Psiko-gerilim tarzında yazılmış eserde, gözlerini hastane odasında açan Sybille, doktorun kendisine iki aydır komada olduğunu, hiç çocuğu olmadığını söylemesi üzerine, her şeyi göze alır ve hastaneden kaçar. Çünkü o kesinlikle Lukas adında, altı yaşında oğlu olduğunu hatırlamaktadır. Evine ulaşıp eşi kendisini tanımadığında ve onu polise teslim ettiğindeyse iyice afallar.
Kim doğru, kim yalan söylemektedir, kim kimdir ve Sybille' nin yanında gerçekten kim vardır? İşte gerilim romanlarını sevme nedenim, her an her şey olabiliyor ve insanı asla sıkmıyor.
“Delirme meselesine gelince, altmış bir yıllık hayat tecrübesine sahip genç bir kadının söyleyeceklerine kulak ver: Bir deli asla delirmiş olabileceğini düşünmez.”
Bu aralar gerilim kitaplarına takmış durumdayım ve bu kitap da beklentimi ne kadar tam karşılamasa beğendim diyebilirim. İnsan psikolojisine güzel değinilmiş. Bu tür kitapları seviyorsanız okuyabilirsiniz.
Gerçekten sürükleyici bir kitap. Ana karakter bir gün koğuşta gözlerini açıyor ve oraya hapsedilmiş olduğunu farkediyor. doktoru ki ona hiç güven vermiyor 2 aydır komada olduğunu söylüyor ama kadın ayağa kalkar kalkmaz direk yürüyebildiğinden uzun süredir komada olmadığına emin. sonrasında bir şekilde evine gidiyor ama kocası onu tanımıyor dış görünüşü değişmiş bunun nasıl olduğunu bilmese de . üstüne bir de çocuğunun da kayıp olduğu gerçeği var fakat kocası dahil herkes onun hiç doğum yapmadığını söylüyor. kitap boyunca kime güveneceğini bilemez halde ,belirsiz hafızayla oradan oraya sürükleniyor. kitap en başından en sonuna kadar sürükleyiciliğini kaybetmedi ancak final sahnesi çok ama çok vasattı. Böyle bir kitaba unutulmaz bir final yakışırdı.
Psikolojik Gerilim cok severim diye basladigim kitabin kapağını olmamis diye kapattım. Kimin aklına uyup sepete eklediğimi de aradim ama bulamadım.
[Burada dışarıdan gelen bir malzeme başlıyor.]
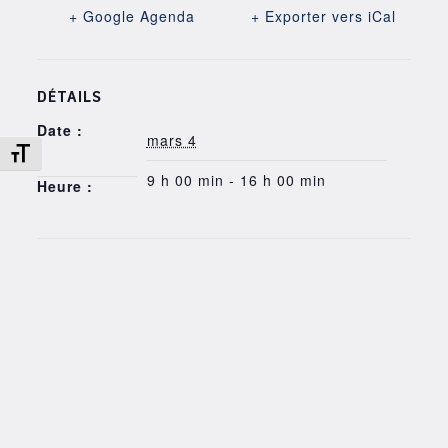
+ Google Agenda
+ Exporter vers iCal
DÉTAILS
Date :
mars 4
Changer la taille de la police
9 h 00 min - 16 h 00 min
Heure :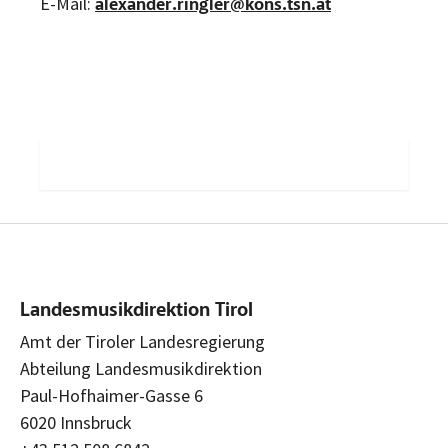
E-Mail:
alexander.ringler@kons.tsn.at
Landesmusikdirektion Tirol
Amt der Tiroler Landesregierung
Abteilung Landesmusikdirektion
Paul-Hofhaimer-Gasse 6
6020 Innsbruck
Evet hızlı okunabilir, kafa karıştırıcı bazi yerleri var ama vay canına dedigim bir son olmadi. Çok daha iyilerini okudum.
Tabut kitabını önce okudum yazarı da bu şekilde keşfettim. Konusu güzel olmasına rağmen bir türlü ısınamadım. Neden gerçekten bilmiyorum. Okurken birşeyler eksikmis gibi hissettirdi, yoğunlaşamadım Diğer kitabında da aynı şey oldu. Sanırım bana göre değil.